As for pools, Dopson says the audit refers to the city’s seven “fill and draw” pools built more than forty years ago. (The city operates a total of sixteen public pools.) Because the fill-and-draw pools cannot recirculate water, they must be emptied and refilled on a regular basis. Generally, fill-and-draw pools like the one in Gillham Park are no deeper than 3 feet.
But the Water Department isn’t backing away. Director Gurnie Gunter says the Parks Department might have violated a long-standing “verbal agreement” that sends free water to parks and pools across the city. “The agreement was to recirculate the water in the fountains as much as possible, and that the pools would be kept up to the level of maintenance that’s required so you don’t have that kind of leakage,” he says.
Gunter says his department is already at work upgrading its meters at fountains and pools throughout the city. In some cases, that means installing meters for the first time. “We probably have a number of locations that are unmetered in the parks system, so the plans are to meter all those,” Gunter says. “That’s basically why we did [the audit], because we were starting to be concerned.”
Auditors found good reason for that concern. Their conclusion: Between insufficient metering by the Water Department and wasteful usage by the Parks Department, millions of gallons of treated water go straight down the sewer each year, costing the city more than $3 million annually.
According to industry standards, a city should lose no more than 15 percent of its treated water a year. Judging by that figure, Kansas City is a catastrophe. Since 1984, the city has lost an average of 24 percent of its treated water a year. According to the audit, citywide loss in 2001 was 33 percent, and in the urban core — from the River Market to Swope Park — that number leaped to 48 percent.
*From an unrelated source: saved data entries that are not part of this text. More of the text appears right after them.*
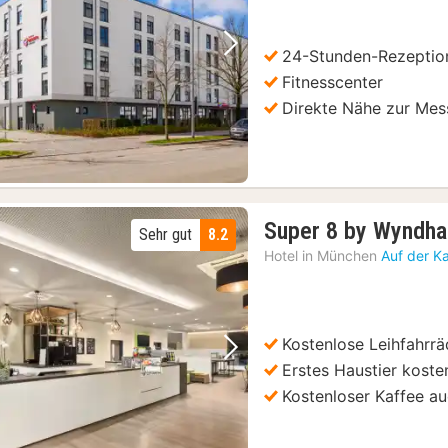
94,50
€
24-Stunden-Rezeptio
Vorheriges Bild
Nächstes Bild
Fitnesscenter
Direkte Nähe zur Me
Super 8 by Wyndh
Sehr gut
8.2
Hotel in
München
Auf der K
Kostenlose Leihfahrrä
Vorheriges Bild
Nächstes Bild
Erstes Haustier koste
Kostenloser Kaffee au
“Forty-eight percent is a little bit of a stretch,” Gunter says. “But we’re losing a significant amount, and we really don’t know how much.”
Not surprisingly, the audit points first to the Water Department’s woeful infrastructure, made up of decades-old pipes that burst at a rate eight times greater than those of comparably sized cities and meters that do not meet federal accuracy guidelines.
But auditors also kept following leaks back to Parks.
The worst single example cited was a decorative waterfall at the Bruce R. Watkins Cultural Heritage Center on 3700 Blue Parkway. One veteran Water Department engineer declared the site an “environmental nightmare” that “feeds a constant stream of clean water straight over the falls into the sewer.” Auditors say the city could save $15,000 a year on that waterfall alone.
The first step, however, will be to prove to the Parks Department that something is wrong.
After hearing about the audit, Dopson says he dispatched his employees to fountains throughout the city. He maintains that the water in nearly all of the city’s fifty fountains is recycled, including the Bruce Watkins waterfall. “That’s not true,” he says of the audit. “It’s just not a real true statement, I guess.”
Dopson does admit that water in a couple of fountains — such as the totemesque American War Mothers Memorial on Meyer Boulevard and the Paseo — isn’t recycled. But for the most part, he challenges the Black & Veatch auditors to review their results. “Whoever did the study doesn’t know what they’re talking about,” he says.